Category 3 128,916,394 axes; other.

Since the circRNA candidates in NeuroCirc were derived from human brain tissue samples from neuronal differentiation datasets or individuals with neurodevelopmental diseases [22], it is of interest to investigate the circRNAs that were perturbed in neurodevelopmental diseases (e.g., Autism spectrum disorder (ASD) and schizophrenia) and the corresponding circRNA-miRNA-mRNA interactions. In terms of ASD, our previously identified DE-circRNAs (60 circRNAs) in ASD [13] were all included in NeuroCirc (Additional file 1: Table S1). On the basis of the 60 DE-circRNAs, CircMiMi identified 79,552 circRNA-miRNA-mRNA axes (Fig. 3a and Additional file 2: Table S2). Of the 79,552 axes, we further extracted 1777 circRNA-miRNA-mRNA axes that involved DE-circRNAs and DE-miRNAs simultaneously (Fig. 3a and Additional file 2: Table S2). Of note, the extracted DE-miRNAs [52] were derived from the same postmortem brain samples used for identification of the 60 DE-circRNAs. We then examined whether the target genes of the 1777 circRNA-miRNA-mRNA axes were implicated in ASD. We performed enrichment analyses (see Methods) for the gene sets previously implicated in ASD from SFARI [41] and other classes of ASD-relevant genes, including genes encoding postsynaptic density (PSD) proteins [53] and genes whose transcripts were bound by the three RNA binding proteins: FMR1 [54], RBFOX1 [55], and ELAVL1 [56]. Indeed, these target genes showed significant enrichment (all FDR < 0.05 by one-sided Fisher’s exact test and empirical gene enrichment analysis) for each class of ASD-relevant genes (Fig. 3b).

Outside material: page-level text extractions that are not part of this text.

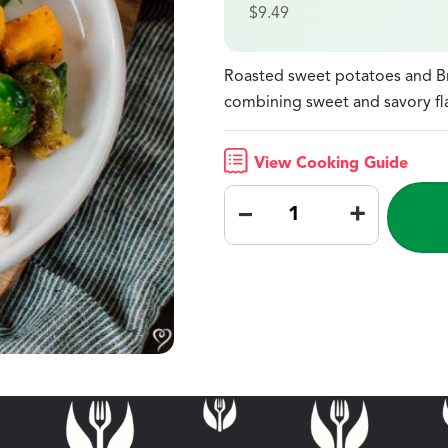
$
9.49
Roasted sweet potatoes and Bru
combining sweet and savory fl
View Cooking Guide
–
+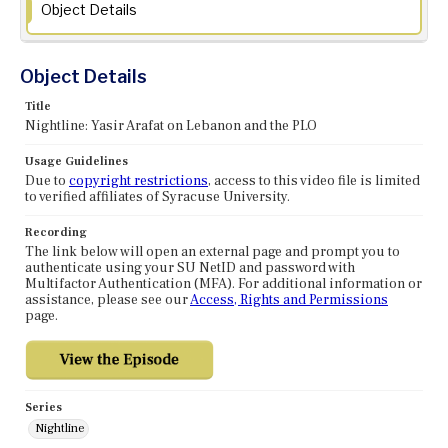
Object Details
Object Details
Title
Nightline: Yasir Arafat on Lebanon and the PLO
Usage Guidelines
Due to
copyright restrictions
, access to this video file is limited
to verified affiliates of Syracuse University.
Recording
The link below will open an external page and prompt you to
authenticate using your SU NetID and password with
Multifactor Authentication (MFA). For additional information or
assistance, please see our
Access, Rights and Permissions
page.
Series
Nightline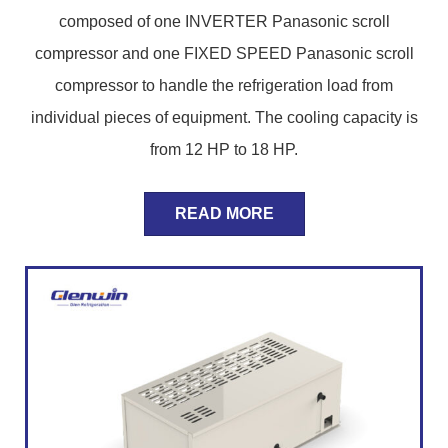
composed of one INVERTER Panasonic scroll
compressor and one FIXED SPEED Panasonic scroll
compressor to handle the refrigeration load from
individual pieces of equipment. The cooling capacity is
from 12 HP to 18 HP.
READ MORE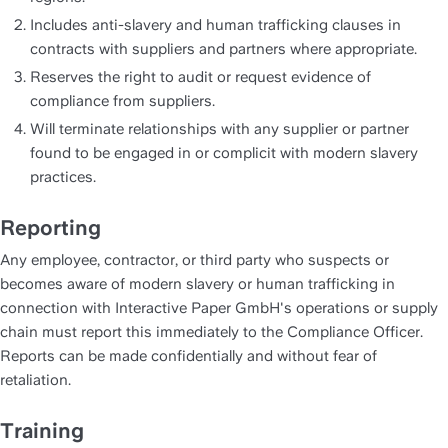
Includes anti-slavery and human trafficking clauses in 
contracts with suppliers and partners where appropriate.
Reserves the right to audit or request evidence of 
compliance from suppliers.
Will terminate relationships with any supplier or partner 
found to be engaged in or complicit with modern slavery 
practices.
Reporting
Any employee, contractor, or third party who suspects or 
becomes aware of modern slavery or human trafficking in 
connection with Interactive Paper GmbH's operations or supply 
chain must report this immediately to the Compliance Officer. 
Reports can be made confidentially and without fear of 
retaliation.
Training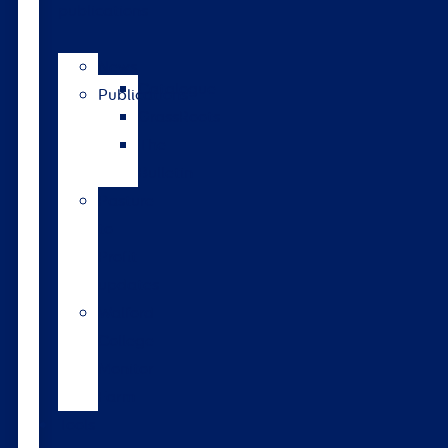
publications
News
Catalogue
Publications
GrassRoots
The
Bulletin
Pasture
to
Profit
updates
Walford
College
Monitor
Farm
Tools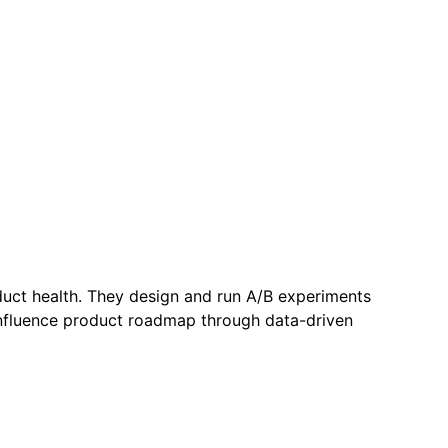
duct health. They design and run A/B experiments
 influence product roadmap through data-driven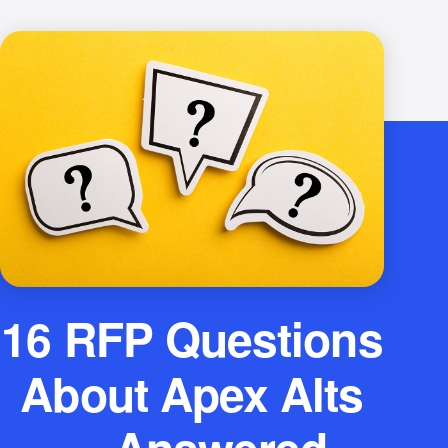
16 RFP Questions
About Apex Alts
— Answered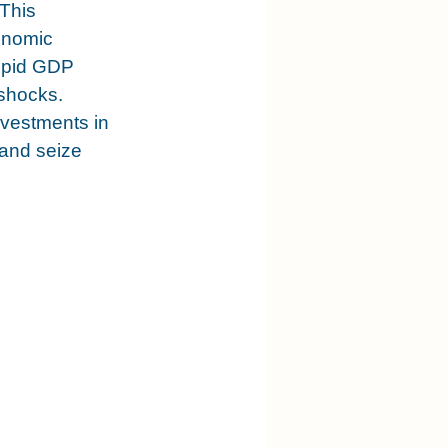
This 
onomic 
Tepid GDP 
 shocks. 
nvestments in 
 and seize 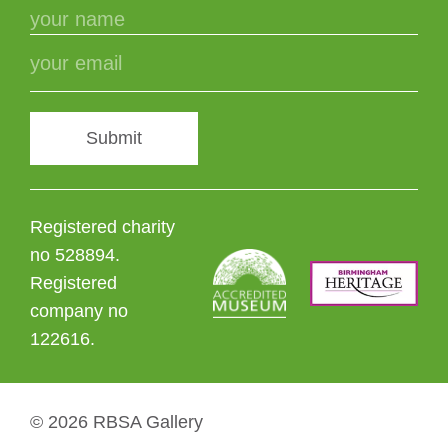
Submit
Registered charity
no 528894.
Registered
company no
122616.
© 2026 RBSA Gallery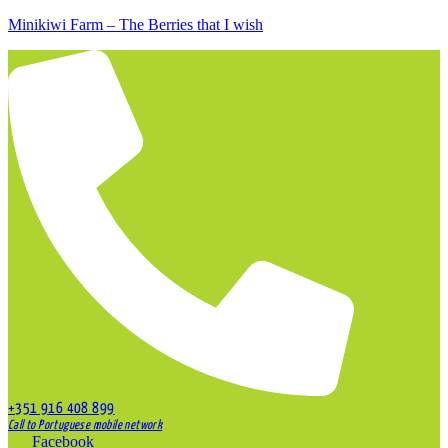
Minikiwi Farm – The Berries that I wish
+351 916 408 899
Call to Portuguese mobile network
Facebook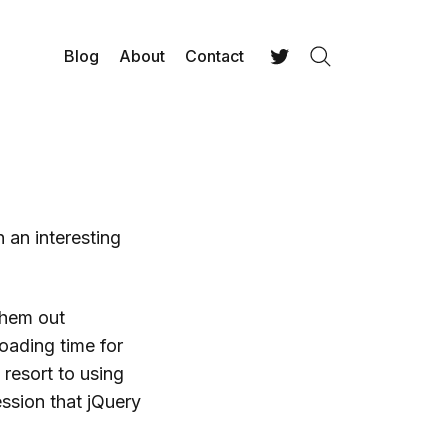
Blog
About
Contact
Search
Twitter
 an interesting
 them out
oading time for
 resort to using
ssion that jQuery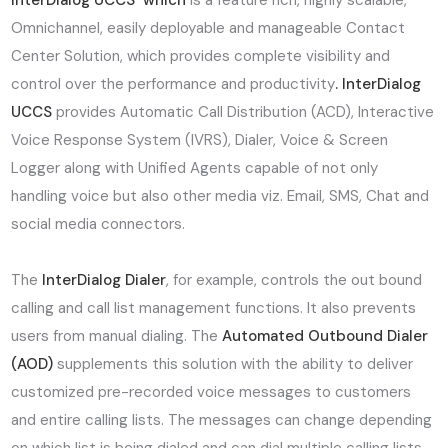
InterDialog UCCS which
is a feature rich, highly scalable,
Omnichannel, easily deployable and manageable Contact
Center Solution, which provides complete visibility and
control over the performance and productivity
. InterDialog
UCCS
provides Automatic Call Distribution (ACD), Interactive
Voice Response System (IVRS), Dialer, Voice & Screen
Logger along with Unified Agents capable of not only
handling voice but also other media viz. Email, SMS, Chat and
social media connectors.
The
InterDialog Dialer
, for example, controls the out bound
calling and call list management functions. It also prevents
users from manual dialing. The
Automated Outbound Dialer
(AOD)
supplements this solution with the ability to deliver
customized pre-recorded voice messages to customers
and entire calling lists. The messages can change depending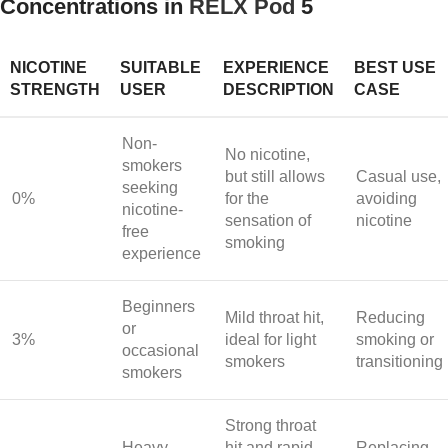
Concentrations in
RELX Pod
5
NICOTINE
SUITABLE
EXPERIENCE
BEST USE
STRENGTH
USER
DESCRIPTION
CASE
Non-
No nicotine,
smokers
but still allows
Casual use,
seeking
0%
for the
avoiding
nicotine-
sensation of
nicotine
free
smoking
experience
Beginners
Mild throat hit,
Reducing
or
3%
ideal for light
smoking or
occasional
smokers
transitioning
smokers
Strong throat
Heavy
hit and rapid
Replacing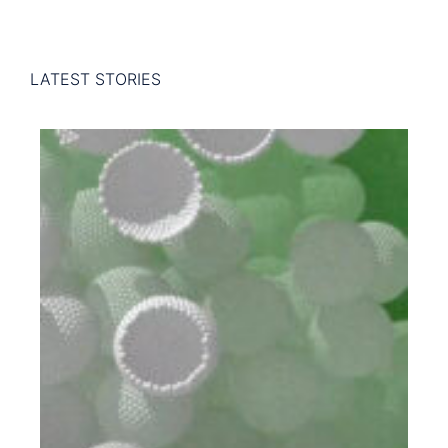
LATEST STORIES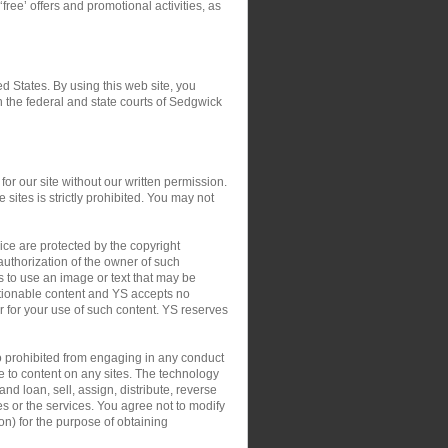
‘free’ offers and promotional activities, as
ed States. By using this web site, you
in the federal and state courts of Sedgwick
or our site without our written permission.
 sites is strictly prohibited. You may not
ce are protected by the copyright
authorization of the owner of such
s to use an image or text that may be
ctionable content and YS accepts no
 or for your use of such content. YS reserves
so prohibited from engaging in any conduct
le to content on any sites. The technology
nd loan, sell, assign, distribute, reverse
tes or the services. You agree not to modify
on) for the purpose of obtaining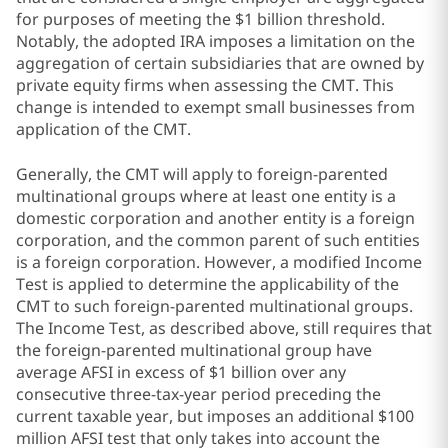
for purposes of meeting the $1 billion threshold.
Notably, the adopted IRA imposes a limitation on the
aggregation of certain subsidiaries that are owned by
private equity firms when assessing the CMT. This
change is intended to exempt small businesses from
application of the CMT.
Generally, the CMT will apply to foreign-parented
multinational groups where at least one entity is a
domestic corporation and another entity is a foreign
corporation, and the common parent of such entities
is a foreign corporation. However, a modified Income
Test is applied to determine the applicability of the
CMT to such foreign-parented multinational groups.
The Income Test, as described above, still requires that
the foreign-parented multinational group have
average AFSI in excess of $1 billion over any
consecutive three-tax-year period preceding the
current taxable year, but imposes an additional $100
million AFSI test that only takes into account the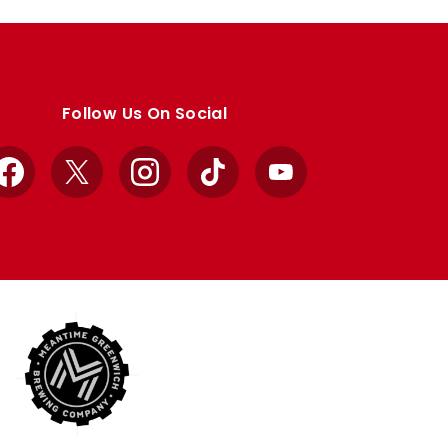
Follow Us On Social
Facebook
X
Instagram
TikTok
YouTube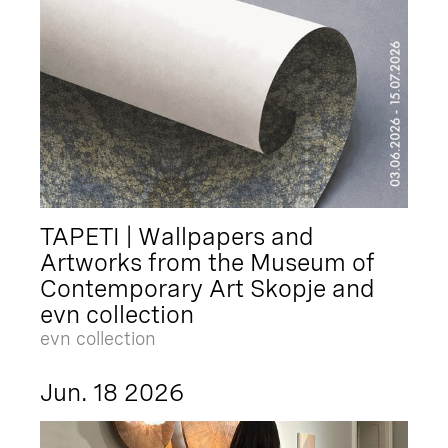
TAPETI | Wallpapers and
Artworks from the Museum of
Contemporary Art Skopje and
evn collection
evn collection
Jun. 18 2026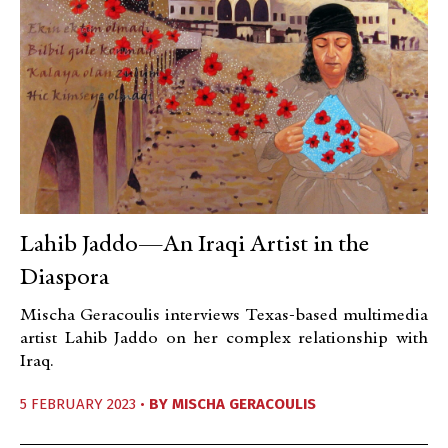
Lahib Jaddo—An Iraqi Artist in the
Diaspora
Mischa Geracoulis interviews Texas-based multimedia
artist Lahib Jaddo on her complex relationship with
Iraq.
5 FEBRUARY 2023 •
BY
MISCHA GERACOULIS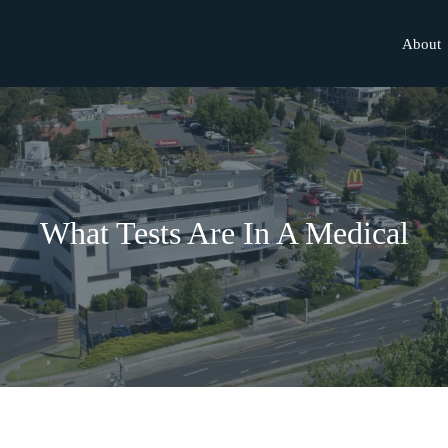
About
What Tests Are In A Medical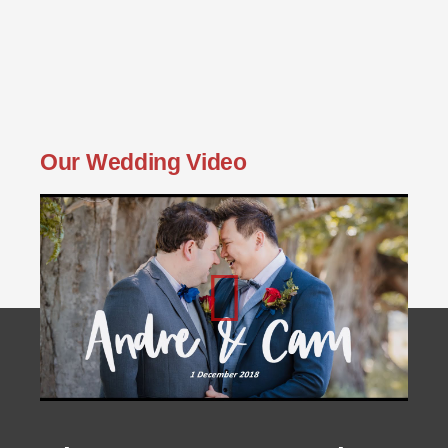
Our Wedding Video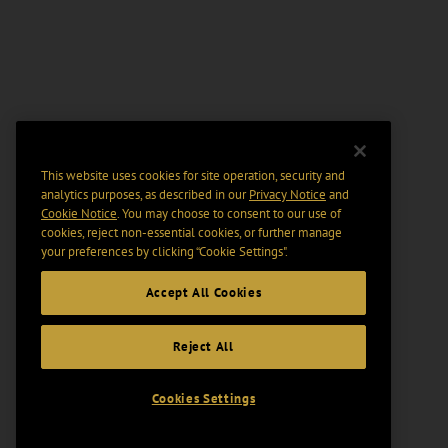
This website uses cookies for site operation, security and
analytics purposes, as described in our
Privacy Notice
and
Cookie Notice
. You may choose to consent to our use of
cookies, reject non-essential cookies, or further manage
your preferences by clicking “Cookie Settings".
Accept All Cookies
Reject All
Cookies Settings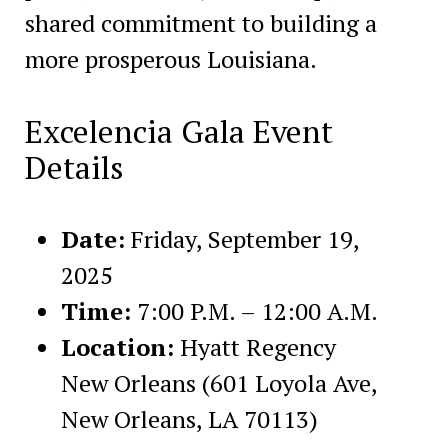
shared commitment to building a
more prosperous Louisiana.
Excelencia Gala Event
Details
Date:
Friday, September 19,
2025
Time:
7:00 P.M. – 12:00 A.M.
Location:
Hyatt Regency
New Orleans (601 Loyola Ave,
New Orleans, LA 70113)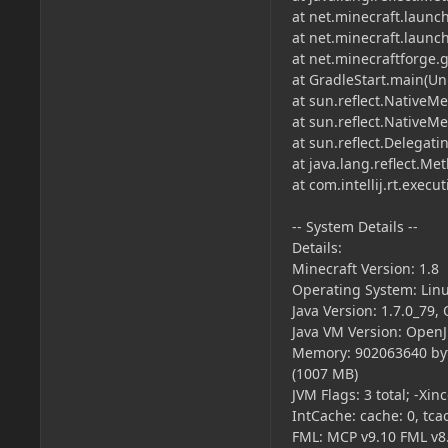
at net.minecraft.launc
at net.minecraft.laun
at net.minecraftforge
at GradleStart.main(U
at sun.reflect.NativeM
at sun.reflect.Native
at sun.reflect.Delega
at java.lang.reflect.M
at com.intellij.rt.exe
-- System Details --
Details:
Minecraft Version: 1.8
Operating System: Linu
Java Version: 1.7.0_79,
Java VM Version: OpenJ
Memory: 902063640 byt
(1007 MB)
JVM Flags: 3 total; -
IntCache: cache: 0, tcac
FML: MCP v9.10 FML v8.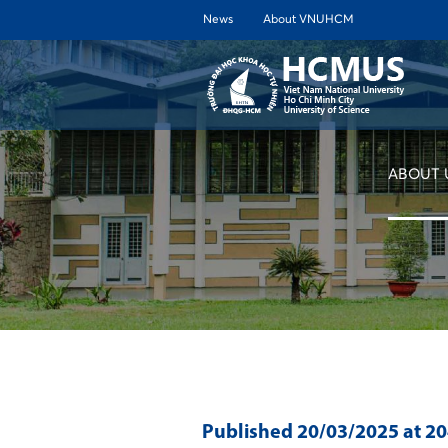
News
About VNUHCM
ABOUT 
Published
20/03/2025
at 2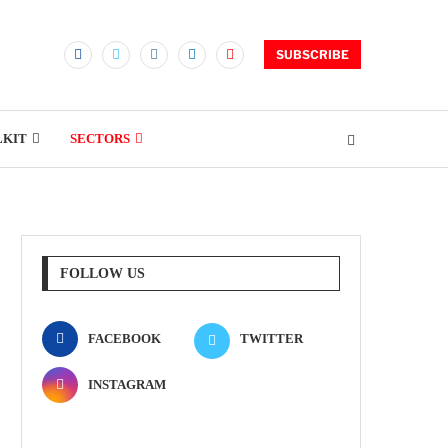
SUBSCRIBE
LKIT
SECTORS
FOLLOW US
FACEBOOK
TWITTER
INSTAGRAM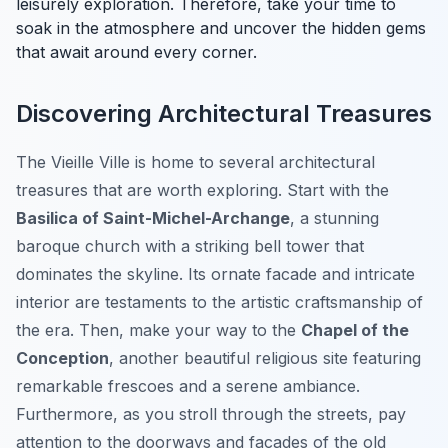
leisurely exploration. Therefore, take your time to
soak in the atmosphere and uncover the hidden gems
that await around every corner.
Discovering Architectural Treasures
The Vieille Ville is home to several architectural
treasures that are worth exploring. Start with the
Basilica of Saint-Michel-Archange
, a stunning
baroque church with a striking bell tower that
dominates the skyline. Its ornate facade and intricate
interior are testaments to the artistic craftsmanship of
the era. Then, make your way to the
Chapel of the
Conception
, another beautiful religious site featuring
remarkable frescoes and a serene ambiance.
Furthermore, as you stroll through the streets, pay
attention to the doorways and facades of the old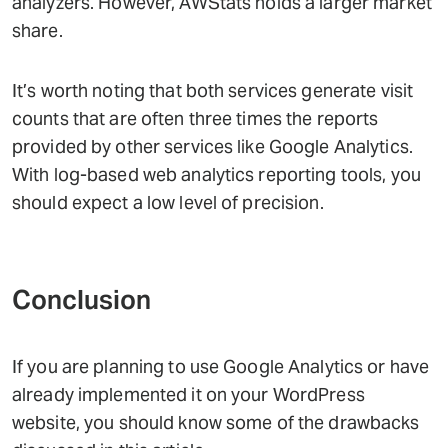
analyzers. However, AWStats holds a larger market
share.
It’s worth noting that both services generate visit
counts that are often three times the reports
provided by other services like Google Analytics.
With log-based web analytics reporting tools, you
should expect a low level of precision.
Conclusion
If you are planning to use Google Analytics or have
already implemented it on your WordPress
website, you should know some of the drawbacks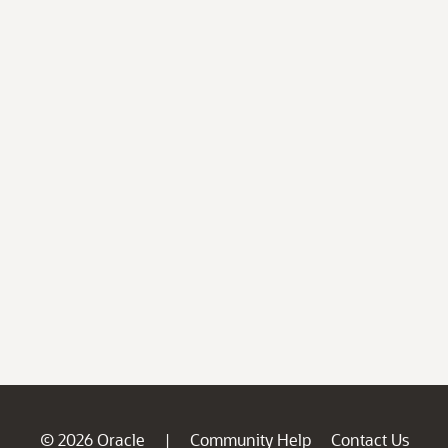
© 2026 Oracle
Community Help
Contact Us
|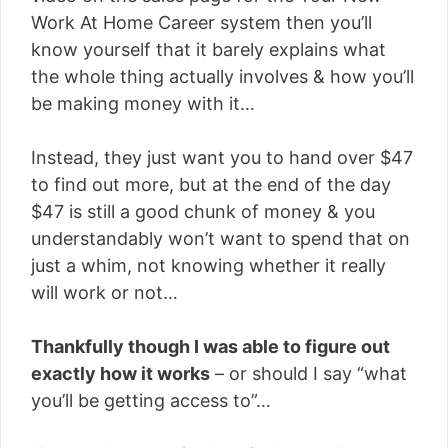
Work At Home Career system then you’ll
know yourself that it barely explains what
the whole thing actually involves & how you’ll
be making money with it…
Instead, they just want you to hand over $47
to find out more, but at the end of the day
$47 is still a good chunk of money & you
understandably won’t want to spend that on
just a whim, not knowing whether it really
will work or not…
Thankfully though I was able to figure out
exactly how it works
– or should I say “what
you’ll be getting access to”…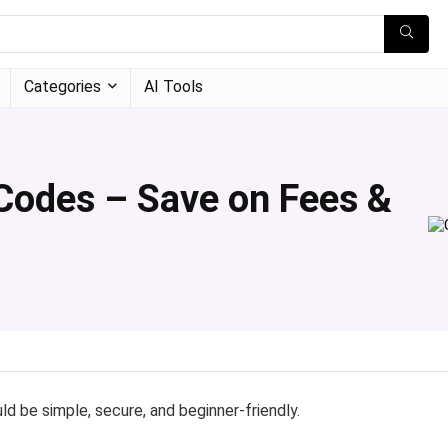
Categories
AI Tools
Codes – Save on Fees &
d be simple, secure, and beginner-friendly.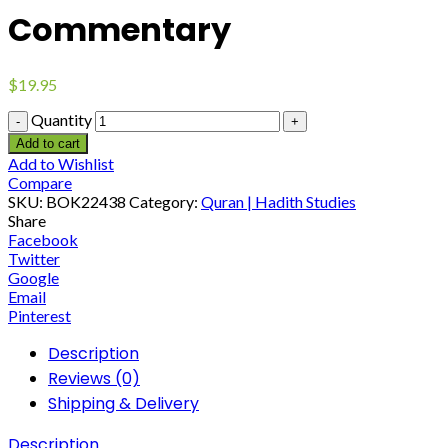
Commentary
$
19.95
Quantity
Add to cart
Add to Wishlist
Compare
SKU:
BOK22438
Category:
Quran | Hadith Studies
Share
Facebook
Twitter
Google
Email
Pinterest
Description
Reviews (0)
Shipping & Delivery
Description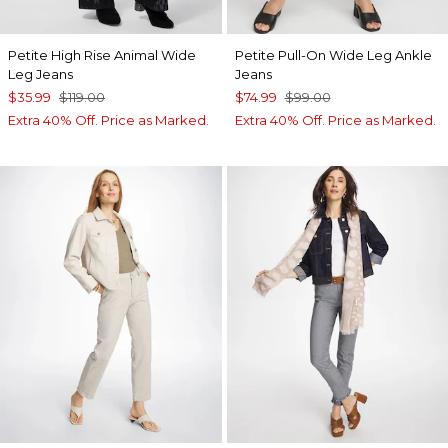
Petite High Rise Animal Wide
Petite Pull-On Wide Leg Ankle
Leg Jeans
Jeans
$35.99
$119.00
$74.99
$99.00
Extra 40% Off. Price as Marked.
Extra 40% Off. Price as Marked.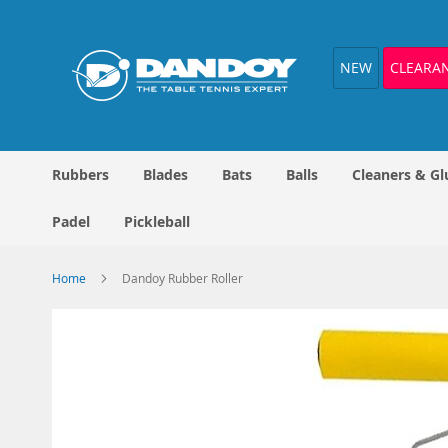
Skip
to
Content
NEW
CLEARA
Rubbers
Blades
Bats
Balls
Cleaners & Gl
Padel
Pickleball
Home
Dandoy Rubber Roller
Skip
to
the
end
of
the
images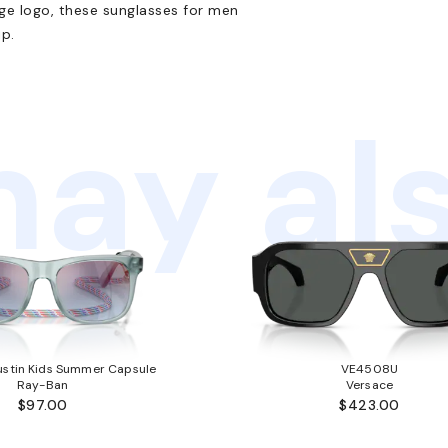
nge logo, these sunglasses for men
p.
ay als
stin Kids Summer Capsule
VE4508U
Ray-Ban
Versace
$97.00
$423.00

The 70 circRNA-miRNA-mRNA axes that simultaneously involved DE-circRNAs, DE-miRNAs, and SFARI genes were illustrated in Fig. 3c (the detailed information of the identified interactions and ASD relevance were given in Additional file 2: Table S2). These data may provide a useful resource for further investigating regulatory mechanisms in ASD pathophysiology.

Moreover, considering the 5 DE-circRNAs examined above (Fig. 3a), 3 were orthologous to mouse circRNAs according to the CircAtlas annotation [43]. On the basis of the 3 mouse circRNAs, CircMiMi identified 20,613 circRNA-miRNA-mRNA axes, which were associated 62 miRNAs and 1741 target genes in mouse (Fig. 3d and Additional file 2: Table S2). Intriguingly, we found that these target genes were significantly enriched for the SFARI genes based on mouse models (Fig. 3e). This implies that the mouse circRNA-miRNA-mRNA axes derived from DE-circRNAs in human ASD brains is helpful for further investigation of regulatory mechanisms underlying ASD.

Conclusion

In this work, we describe a well-tested stand-alone software called CircMiMi, which allows users to examine alignment ambiguity and RCSs of the input circRNA candidates, construct potential circRNA-miRNA-mRNA interactions, and visualize the identified circRNA-miRNA-mRNA axes. We utilized CircMiMi to identify circRNA-miRNA-mRNA interactions for all the circRNAs collected in NeuroCirc, a large-scale resource of circRNAs in the human brain. We further constructed circRNA-miRNA-mRNA interactions comprising DE-circRNAs and DE-miRNAs in human ASD and found that the targets of axes were enriched for ASD-relevant genes, providing important insights into the underlying molecular mechanisms in ASD etiology. Since CircMiMi can be applied to circRNA candidates derived from multiple species, we also constructed mouse circRNA-miRNA-mRNA interactions based on human-mouse orthologous circRNAs that were previously identified DE-circRNAs in human ASD brains. Our results revealed that the targets of such constructed axes were enriched for ASD risk genes based on mouse models. Taken together, this user-friendly tool may contribute to evaluation of circRNA reliability, investigation of circRNA formation, and cross-species functional analyses of circRNA-associated regulatory interactions, expanding our understanding of this important but understudied class of transcripts. CircMiMi will be continually updated as new experimental data of circRNA-miRNA and miRNA-mRNA interactions are available.

Availability and requirements

Project name: CircMiMi.

Project home page: https://github.com/TreesLab/CircMiMi.

Operator system(s): Linux-like environment (Bio-Linux).

Programming language: Python 3.

License: MIT.

Any restrictions to use by non-academics: license needed.